# Question for all Walleye Fisherman



## Trapping God (Apr 14, 2009)

I live right near a small river that runs through our town, is is probably at the most 6 feet deep and there is a ton of snags. My question is how do i catch the walleye in the river there are a lot of them. but all my lures get snagged. any comments would be appreciated. thanks :beer:


----------



## Sask hunter (Sep 11, 2008)

If the snags are right on the bottom u could use a bobber and a jig and minnow


----------



## Trapping God (Apr 14, 2009)

Thanks i will have to go and try that tomorrow. Thanks :beer:


----------



## Sask hunter (Sep 11, 2008)

Trapping God said:


> Thanks i will have to go and try that tomorrow.
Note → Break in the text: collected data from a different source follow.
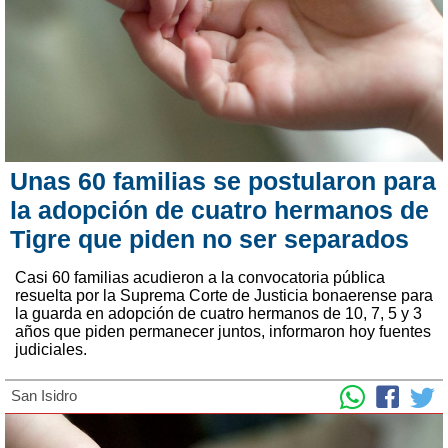
Unas 60 familias se postularon para
la adopción de cuatro hermanos de
Tigre que piden no ser separados
Casi 60 familias acudieron a la convocatoria pública
resuelta por la Suprema Corte de Justicia bonaerense para
la guarda en adopción de cuatro hermanos de 10, 7, 5 y 3
años que piden permanecer juntos, informaron hoy fuentes
judiciales.
San Isidro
Thanks :beer:


Tell us how you make out


----------



## specialpatrolgroup (Jan 16, 2009)

Try an ODD-BALL jig with a curly tail grub or somehting simular, the great thing about the odd ball is that it can be rigged weedless, and natrually keeps the hook at a 90 degree angle to the bottom.


----------



## hunter121390 (Nov 7, 2006)

i like using floating rapalas and reeling in a bit, stopping, then reeling again, basically just start stop start stop reeling. works pretty good for me


----------



## jwdinius1 (Dec 14, 2006)

slip bobber!


----------